Final answer:
To solve the provided series, a pattern recognition approach is utilized where pairs of terms are imaginatively adjusted to reveal that the sum of the series simplifies to 2n². This method skips complex fractions combination and utilizes basic algebraic manipulation to identify that the sum is n squared.
Step-by-step explanation:
The problem provided by the student is a series in the form of fractions, where the numerators are constant (1) and the denominators are the product of sequential numbers (2, 3, 4,..., n). To find the sum of this series, a pattern must be recognized. By manipulating the terms of the series imaginatively such that you pair off terms (taking a part from the last and adding to the first, then taking from the penultimate to the second, and so on), it becomes clear that the sum of this series can be simplified to 2n².

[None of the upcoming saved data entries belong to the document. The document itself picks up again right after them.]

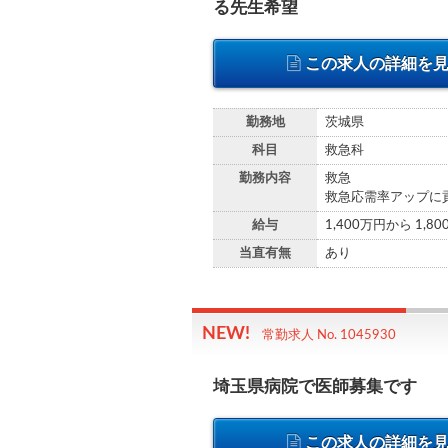
る先生希望
この求人の詳細を
勤務地
茨城県
科目
救急科
勤務内容
救急
救急応需率アップに
給与
1,400万円から 1,8
当直有無
あり
常勤求人 No. 1045930
埼玉県病院で医師募集です
この求人の詳細を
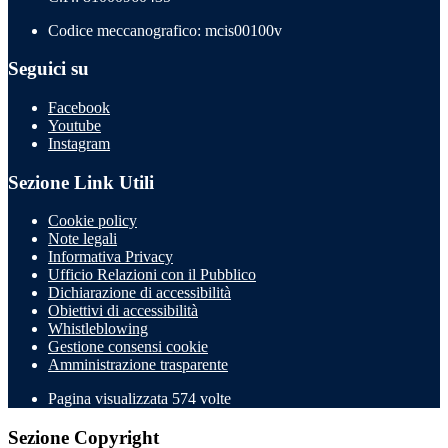
Codice meccanografico: mcis00100v
Seguici su
Facebook
Youtube
Instagram
Sezione Link Utili
Cookie policy
Note legali
Informativa Privacy
Ufficio Relazioni con il Pubblico
Dichiarazione di accessibilità
Obiettivi di accessibilità
Whistleblowing
Gestione consensi cookie
Amministrazione trasparente
Pagina visualizzata
574
volte
Sezione Copyright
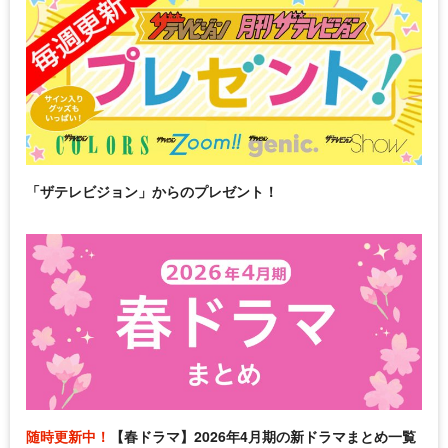
「ザテレビジョン」からのプレゼント！
随時更新中！
【春ドラマ】2026年4月期の新ドラマまとめ一覧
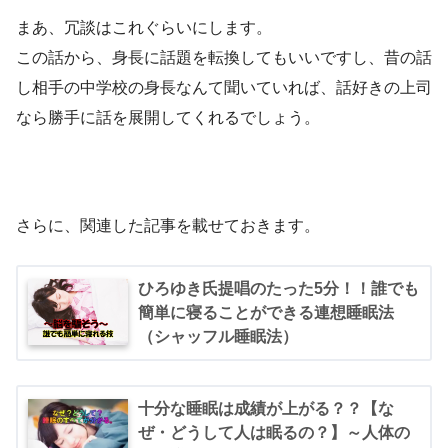
まあ、冗談はこれぐらいにします。
この話から、身長に話題を転換してもいいですし、昔の話
し相手の中学校の身長なんて聞いていれば、話好きの上司
なら勝手に話を展開してくれるでしょう。
さらに、関連した記事を載せておきます。
ひろゆき氏提唱のたった5分！！誰でも
簡単に寝ることができる連想睡眠法
（シャッフル睡眠法）
十分な睡眠は成績が上がる？？【な
ぜ・どうして人は眠るの？】～人体の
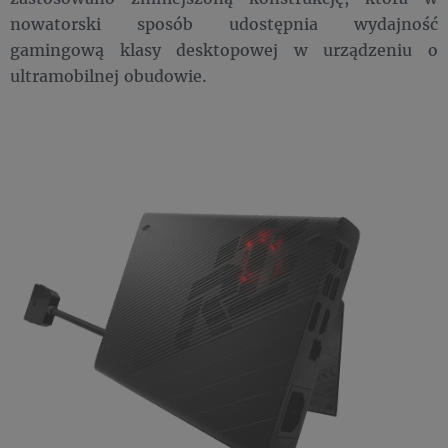
nowatorski sposób udostępnia wydajność
gamingową klasy desktopowej w urządzeniu o
ultramobilnej obudowie.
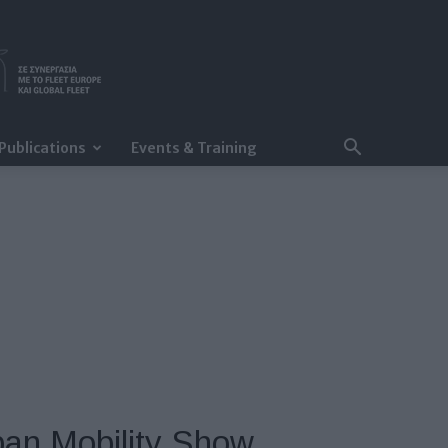
Publications
Events & Training
pan Mobility Show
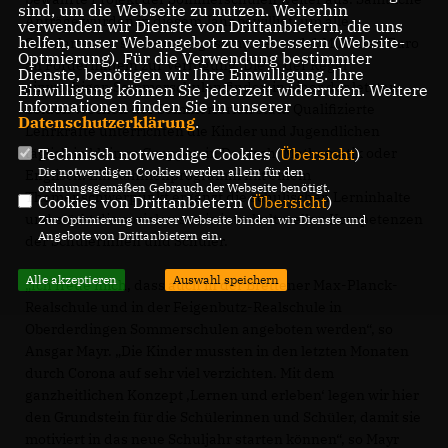
sind, um die Webseite zu nutzen. Weiterhin
Anträge wurden in diesem Jahr bewilligt, um alle
verwenden wir Dienste von Drittanbietern, die uns
helfen, unser Webangebot zu verbessern (Website-
Schularten zu stärken, insgesamt stehen 1,1 Millionen Euro
Optmierung). Für die Verwendung bestimmter
an Fördermitteln zur Verfügung. Die in der Regel
Dienste, benötigen wir Ihre Einwilligung. Ihre
einwöchigen Sommerschulen finden in einer der letzten
Einwilligung können Sie jederzeit widerrufen. Weitere
Informationen finden Sie in unserer
beiden Wochen der Sommerferien statt. Qualifizierte
Datenschutzerklärung
.
Lehrkräfte unterrichten die Kinder und Jugendlichen
täglich in kleinen Gruppen in Deutsch, Mathematik oder
Technisch notwendige Cookies (
Übersicht
)
Die notwendigen Cookies werden allein für den
Englisch. Ein Rahmenprogramm mit einem
ordnungsgemäßen Gebrauch der Webseite benötigt.
Themenschwerpunkt ergänzt die schulischen Lerninhalte
Cookies von Drittanbietern (
Übersicht
)
und stärkt die sozialen sowie interkulturellen Kompetenzen
Zur Optimierung unserer Webseite binden wir Dienste und
Angebote von Drittanbietern ein.
der Schülerinnen und Schüler.
Alle akzeptieren
Auswahl speichern
Ich freue mich, dass auch in der Brettener Max-Planck-
Realschule und in der Feigenbutz-Realschule in
Oberderdingen Sommerschulen angeboten werden“, so
Ansgar Mayr. „Die Kinder mussten in den letzten Monaten
durch Corona auf sehr viel verzichten. Mit dem
ganzheitlichen Konzept ‚Lernen und erleben‘ legen wir hier
den Grundstein für die Schülerinnen und Schüler, damit sie
motiviert in das neue Schuljahr starten können“, so Mayr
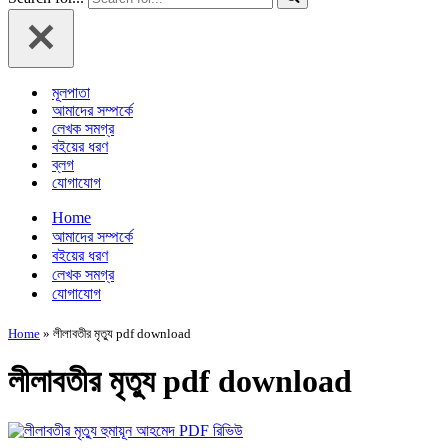
মূলপাতা
আমাদের সম্পর্কে
লেখক সমগ্র
বইয়ের ধরণ
ব্লগ
যোগাযোগ
Home
আমাদের সম্পর্কে
বইয়ের ধরণ
লেখক সমগ্র
যোগাযোগ
Home
»
লীলাবতীর মৃত্যু pdf download
লীলাবতীর মৃত্যু pdf download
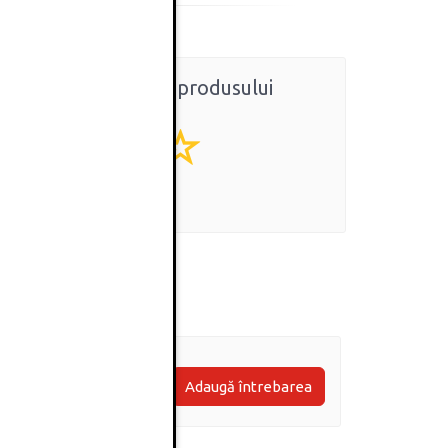
Ratingul general al produsului
0
(0 review-uri)
Adaugă întrebarea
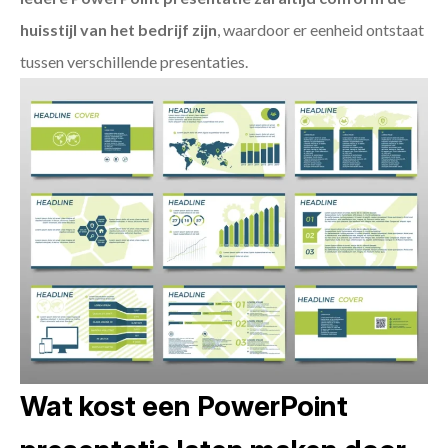
huisstijl van het bedrijf zijn
, waardoor er eenheid ontstaat
tussen verschillende presentaties.
Wat kost een PowerPoint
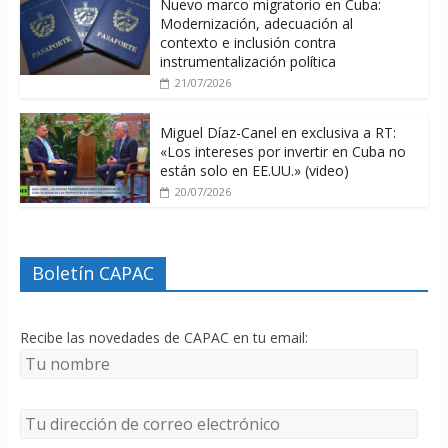
Nuevo marco migratorio en Cuba:
Modernización, adecuación al
contexto e inclusión contra
instrumentalización política
21/07/2026
Miguel Díaz-Canel en exclusiva a RT:
«Los intereses por invertir en Cuba no
están solo en EE.UU.» (video)
20/07/2026
Boletín CAPAC
Recibe las novedades de CAPAC en tu email:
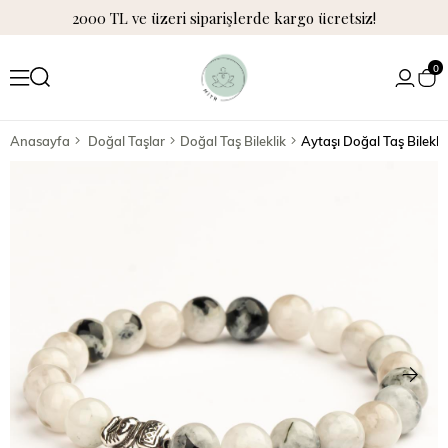
2000 TL ve üzeri siparişlerde kargo ücretsiz!
0
Anasayfa
Doğal Taşlar
Doğal Taş Bileklik
Aytaşı Doğal Taş Bilekl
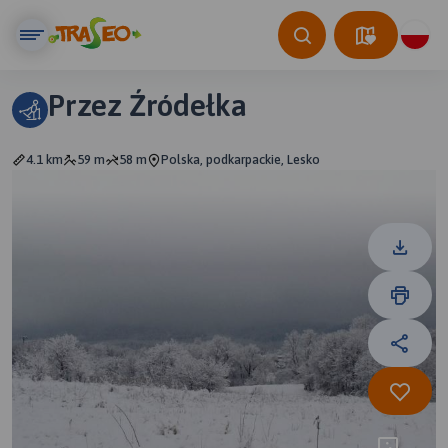
Przez Źródełka
4.1 km
59 m
58 m
Polska, podkarpackie, Lesko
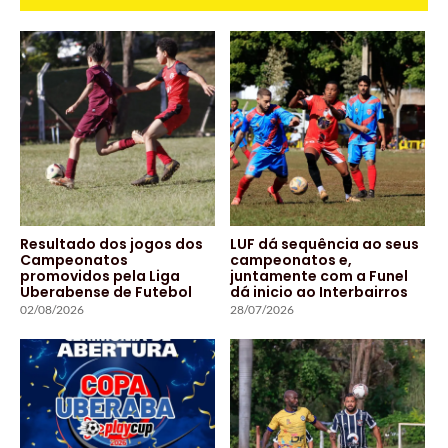
Resultado dos jogos dos
LUF dá sequência ao seus
Campeonatos
campeonatos e,
promovidos pela Liga
juntamente com a Funel
Uberabense de Futebol
dá inicio ao Interbairros
02/08/2026
28/07/2026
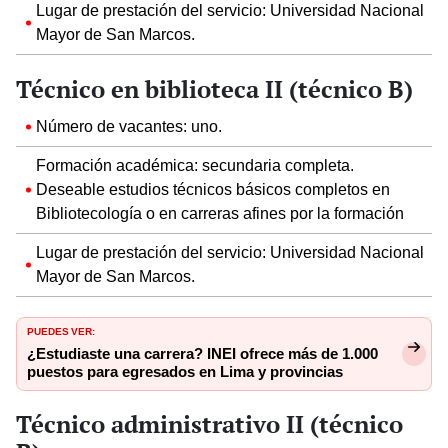
Lugar de prestación del servicio: Universidad Nacional
Mayor de San Marcos.
Técnico en biblioteca II (técnico B)
Número de vacantes: uno.
Formación académica: secundaria completa.
Deseable estudios técnicos básicos completos en
Bibliotecología o en carreras afines por la formación
Lugar de prestación del servicio: Universidad Nacional
Mayor de San Marcos.
PUEDES VER:
¿Estudiaste una carrera? INEI ofrece más de 1.000
puestos para egresados en Lima y provincias
Técnico administrativo II (técnico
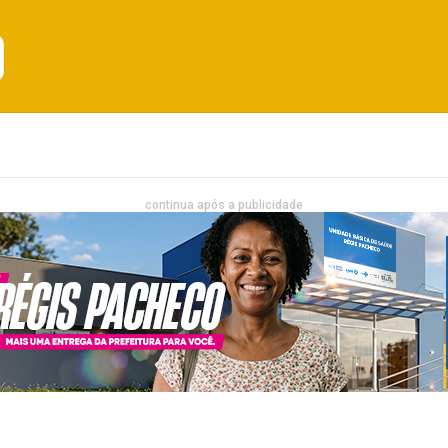
Emprego
Bahia
Entretenimento
continua após a publicidade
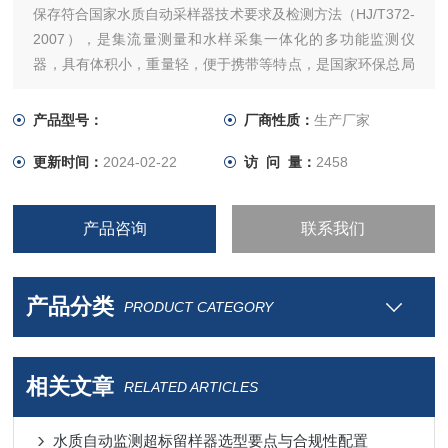
保存符合国家水质自动采样器技术要求及检测方法（HJ/T372-
2007），是集流量测量和水样采集一体化的多功能监测仪
器，具有体积小，重量轻，便于携带等特点，是国家环保总局
水环境能力监测仪器设备的中标产品。适用于各级、污水处理
厂、水利、水务及科研院所，对工业污染源排放口、江、河、
产品型号：
厂商性质：
生产厂家
湖、海等水样进行自动采样。
更新时间：
2024-02-22
访 问 量：
2458
产品咨询
联系我们
产品分类
PRODUCT CATEGORY
相关文章
RELATED ARTICLES
水质自动监测超标留样器选型要点与合规性配置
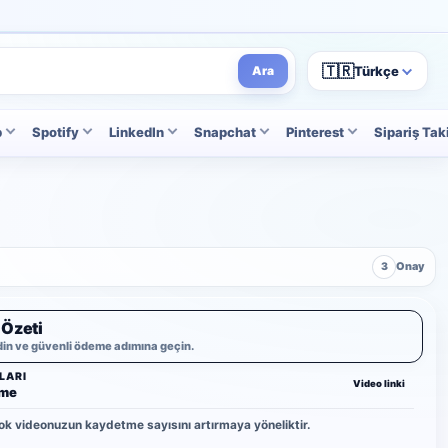
🇹🇷
Türkçe
Ara
p
Spotify
LinkedIn
Snapchat
Pinterest
Sipariş Tak
3
Onay
 Özeti
din ve güvenli ödeme adımına geçin.
LARI
Video linki
tme
ok videonuzun kaydetme sayısını artırmaya yöneliktir.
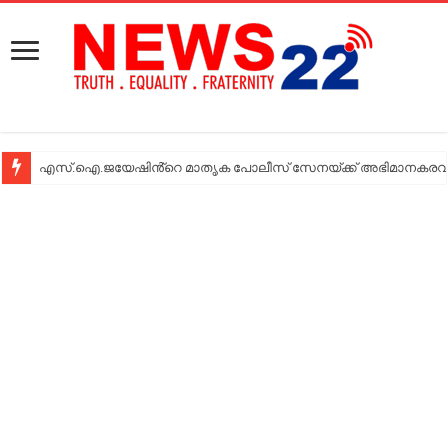
എസ്.ഐ.ജയേഷിൻ്റെ മാതൃക പോലീസ് സേനയ്ക്ക് അഭിമാനകരവും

Mathematically, this can be seen when you add (n − 1) to the first term of the series and proceed similarly with the other terms. The sum will consist of n pairs of n, thus resulting in 2n². This method uses the intuitive understanding of how numbers combine and how series work, leaning on the student's familiarity with basic algebraic manipulation and series expansion concepts, along with visualizing numerical patterns.
To solve this series, no common denominator or multiplication technique is needed as suggested in series expansions or fractions combination. Instead, the pattern recognition simplifies the process, confirming that the sum of the series is simply n squared (n²), under the assumption that the original expression aligns with the pattern provided.